Posted on 06/13/2013 4:38:22 PM PDT by Oldeconomybuyer
WARWICK, England THE British do not torture. At least, that is what we in Britain have always liked to think. But not anymore. In a historic decision last week, the British government agreed to compensate 5,228 Kenyans who were tortured and abused while detained during the Mau Mau rebellion of the 1950s. Each claimant will receive around £2,670 (about $4,000).
The money is paltry. But the principle it establishes, and the history it rewrites, are both profound. This is the first historical claim for compensation that the British government has accepted. It has never before admitted to committing torture in any part of its former empire.
In recent years there has been a clamor for official apologies.
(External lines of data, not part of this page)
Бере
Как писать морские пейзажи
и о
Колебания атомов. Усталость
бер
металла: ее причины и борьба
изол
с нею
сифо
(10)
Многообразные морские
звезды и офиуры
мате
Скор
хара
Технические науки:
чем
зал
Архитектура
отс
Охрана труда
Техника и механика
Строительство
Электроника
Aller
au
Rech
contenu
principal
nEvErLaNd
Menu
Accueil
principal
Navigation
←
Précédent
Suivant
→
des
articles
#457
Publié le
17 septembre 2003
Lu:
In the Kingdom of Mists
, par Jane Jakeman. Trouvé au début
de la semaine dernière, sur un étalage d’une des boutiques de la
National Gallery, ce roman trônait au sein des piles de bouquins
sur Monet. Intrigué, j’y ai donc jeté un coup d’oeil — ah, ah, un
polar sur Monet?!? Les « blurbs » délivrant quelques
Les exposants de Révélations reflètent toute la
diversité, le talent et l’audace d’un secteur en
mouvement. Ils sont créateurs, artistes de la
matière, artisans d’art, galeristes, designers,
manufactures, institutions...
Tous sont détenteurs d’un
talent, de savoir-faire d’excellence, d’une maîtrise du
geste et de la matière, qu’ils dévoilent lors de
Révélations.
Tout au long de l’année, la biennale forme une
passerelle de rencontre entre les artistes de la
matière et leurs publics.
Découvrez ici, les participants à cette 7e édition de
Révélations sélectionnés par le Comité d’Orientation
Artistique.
In 2010, Britain formally apologized for its armys conduct in the infamous Bloody Sunday killings in Northern Ireland in 1972, and earlier this year Prime Minister David Cameron visited Amritsar, India, the site of a 1919 massacre, and expressed regret for the loss of life.
(Excerpt) Read more at nytimes.com ...
Obama will inherit some of this, right? Will he stop hating white people then?
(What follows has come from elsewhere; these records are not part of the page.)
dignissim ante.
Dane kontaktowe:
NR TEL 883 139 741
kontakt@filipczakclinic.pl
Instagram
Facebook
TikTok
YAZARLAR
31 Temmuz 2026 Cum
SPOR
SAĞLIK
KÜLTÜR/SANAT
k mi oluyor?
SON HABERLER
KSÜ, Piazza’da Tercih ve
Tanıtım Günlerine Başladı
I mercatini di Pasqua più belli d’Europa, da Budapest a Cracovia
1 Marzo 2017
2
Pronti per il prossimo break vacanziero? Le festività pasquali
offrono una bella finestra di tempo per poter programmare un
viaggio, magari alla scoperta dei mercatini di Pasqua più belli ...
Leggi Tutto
So what about Irish revolutionaries; the descendants of American revolutionaries; Indian revolutionaries etc. Best to have kept this an historical, not legal/politically correct, circumstance.
[The money is paltry.]
Well.... in Kenya, $4000 is like winning the lottery.
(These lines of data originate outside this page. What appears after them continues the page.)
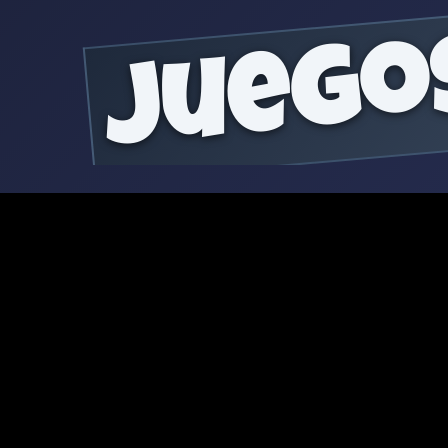
juego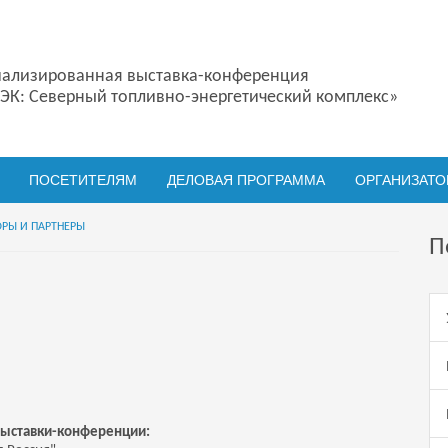
ализированная выставка-конференция
ЭК: Северный топливно-энергетический комплекс»
ПОСЕТИТЕЛЯМ
ДЕЛОВАЯ ПРОГРАММА
ОРГАНИЗАТ
РЫ И ПАРТНЕРЫ
П
выставки-конференции: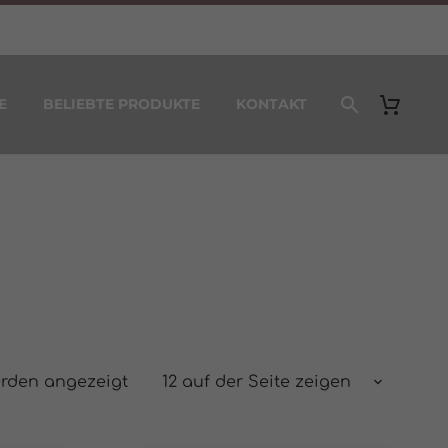
E
BELIEBTE PRODUKTE
KONTAKT
Nach
erden angezeigt
12 auf der Seite zeigen
Beliebtheit
sortiert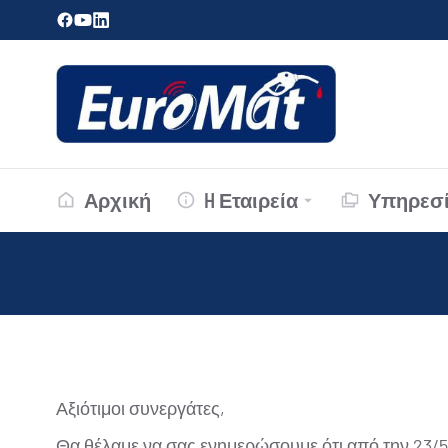
Αρχική
H Εταιρεία
Υπηρεσί
Αξιότιμοι συνεργάτες,
Θα θέλαμε να σας ενημερώσουμε ότι από την 23/5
It’s just a start. Once you start buying them off it never stops.
We paid a few farmers in Pigford, and people who had never seen a farm, started crawling out of the woodwork.
And the compensation for the thousands of victims of the Mau Mau (99% of them BLACK)?....
Anderson is a fine, but definately leftist, anticolonial historian.
‘A case already before the courts concerns the 1948 Batang Kali massacre in colonial Malaya, now Malaysia. There, the relatives of innocent villagers who were murdered by young conscript soldiers ordered to shoot by an older, psychopathic sergeant major have asked for compensation. For Americans, the case has eerie echoes of Vietnam.
In Cyprus, translators employed by the British during the 1950s told tales of electrocutions and pulled fingernails as British intelligence officers tried to elicit information about gunrunning.
The case of Aden, now in Yemen, could be the worst of all. In 1965, the British governor retreated up the steps of his departing aircraft, firing his revolver at snipers arrayed around the airport runway. This was not the orderly retreat from empire that many historians would have us believe characterized British decolonization. Britains brutality against its Yemeni enemies in Aden during those final days has become a local legend.’
Paragraph 1 is about the alleged massacre by Scottish troops of villagers. Anderson ignores that a 1970 inquiry found no evidence of such an atrocity.
Paragraph 2?. Anderson omits the appalling tactics used by EOKA in Cyprus, inc. using women and children as human shielsds, shooting unarmed soldiers and policemen offduty, shooting and bombing the families of servicemen, and also British civilians on the island, the murder and torture of Cypriot Greeks who didnt support EOKA.......
Paragraph 3: Despite his sneering comment, most of the Empire WAS peacefully decolonialised. The likes of Malaya or Cyprus or Kenya were the exception. And again, he ignores the terrorist tactics of the NLF in Aden, and makes the British out to be the sole bullyboys.